(Beginning of RECORDS FOR THIS TASK)

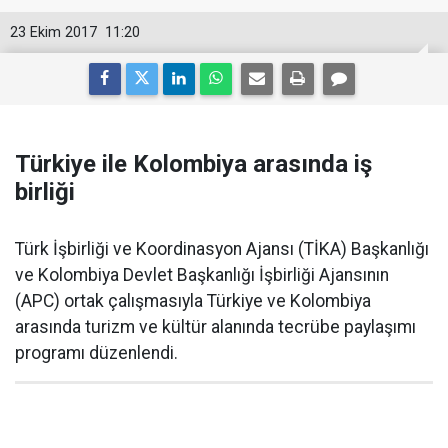
23 Ekim 2017
11:20
Türkiye ile Kolombiya arasında iş
birliği
Türk İşbirliği ve Koordinasyon Ajansı (TİKA) Başkanlığı
ve Kolombiya Devlet Başkanlığı İşbirliği Ajansının
(APC) ortak çalışmasıyla Türkiye ve Kolombiya
arasında turizm ve kültür alanında tecrübe paylaşımı
programı düzenlendi.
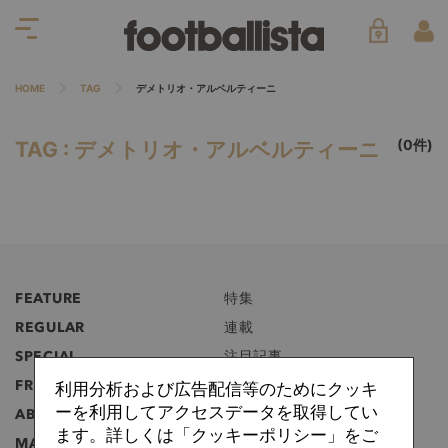
HOME
TAG
デメトリオ・アルベルティーニ
(0件)
TAG : デメトリオ・アルベルティーニ
FEATURE
特集
REGULAR
連載
SPECIAL
注目記事
FREE
無料記事
利用分析および広告配信等のためにクッキ
ーを利用してアクセスデータを取得してい
ABOUT
フットボリスタとは？
ます。詳しくは「クッキーポリシー」をご
MANIFEST
マニフェスト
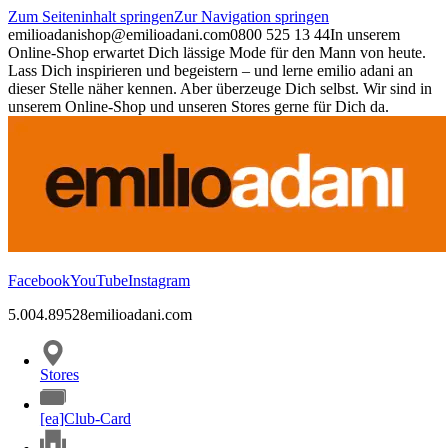
Zum Seiteninhalt springen
Zur Navigation springen
emilioadani
shop@emilioadani.com
0800 525 13 44
In unserem
Online-Shop erwartet Dich lässige Mode für den Mann von heute.
Lass Dich inspirieren und begeistern – und lerne emilio adani an
dieser Stelle näher kennen. Aber überzeuge Dich selbst. Wir sind in
unserem Online-Shop und unseren Stores gerne für Dich da.
Facebook
YouTube
Instagram
5.00
4.89
528
emilioadani.com
Stores
[ea]Club-Card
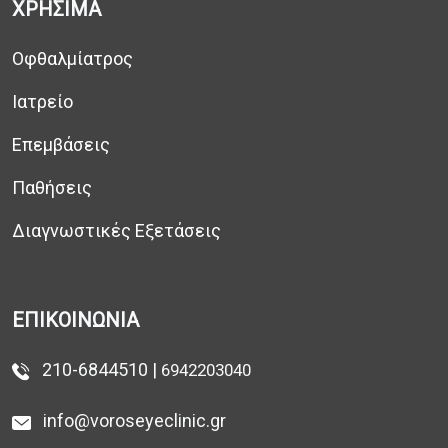
ΧΡΗΣΙΜΑ
Οφθαλμίατρος
Ιατρείο
Επεμβάσεις
Παθήσεις
Διαγνωστικές Εξετάσεις
ΕΠΙΚΟΙΝΩΝΙΑ
210-6844510 |
6942203040
info@voroseyeclinic.gr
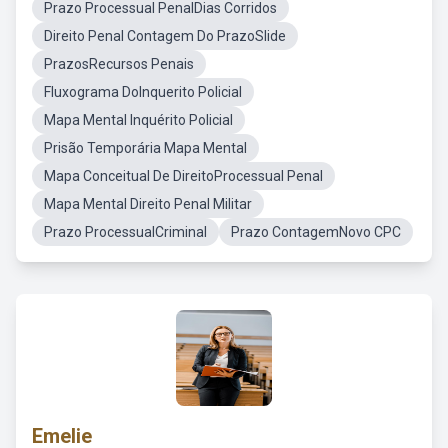
Prazo Processual PenalDias Corridos
Direito Penal Contagem Do PrazoSlide
PrazosRecursos Penais
Fluxograma DoInquerito Policial
Mapa Mental Inquérito Policial
Prisão Temporária Mapa Mental
Mapa Conceitual De DireitoProcessual Penal
Mapa Mental Direito Penal Militar
Prazo ProcessualCriminal
Prazo ContagemNovo CPC
Emelie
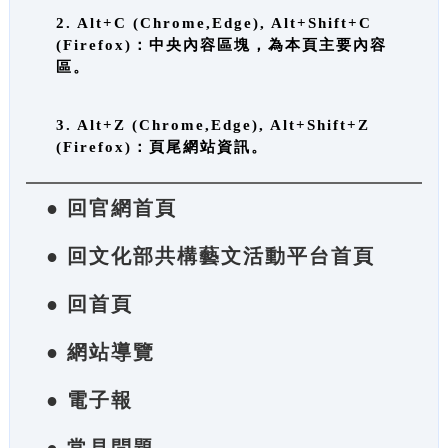
2. Alt+C (Chrome,Edge), Alt+Shift+C
(Firefox)：中央內容區塊，為本頁主要內容
區。
3. Alt+Z (Chrome,Edge), Alt+Shift+Z
(Firefox)：頁尾網站資訊。
● 回官網首頁
● 回文化部共構藝文活動平台首頁
● 回首頁
● 網站導覽
● 電子報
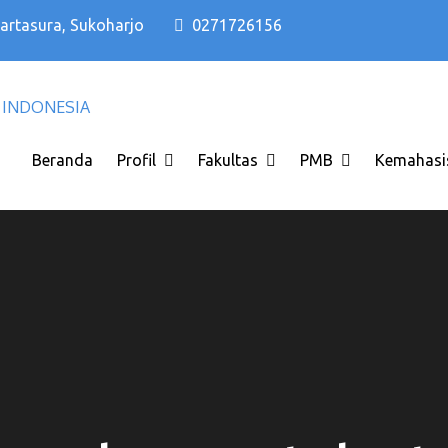
Kartasura, Sukoharjo
0271726156
Kampus PTS Solo Terbaik di Solo Raya I
Kampus PTS Solo Terbaik
INDONESIA
Beranda
Profil
Fakultas
PMB
Kemahasi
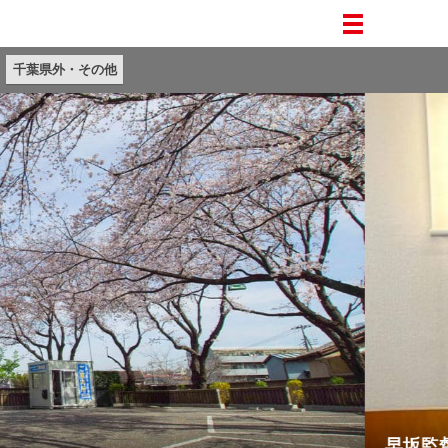
千葉県外・その他
早坂監督（千葉スカイセイラーズ）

(End of RECORDS FOR THIS TASK)

__PROBLEM DESCRIPTION__
Check each line above for "emilioadani" and return the ones that have it.

__EXERCISE OUTPUT__
emilioadani
shop@emilioadani.com
emilioadani.com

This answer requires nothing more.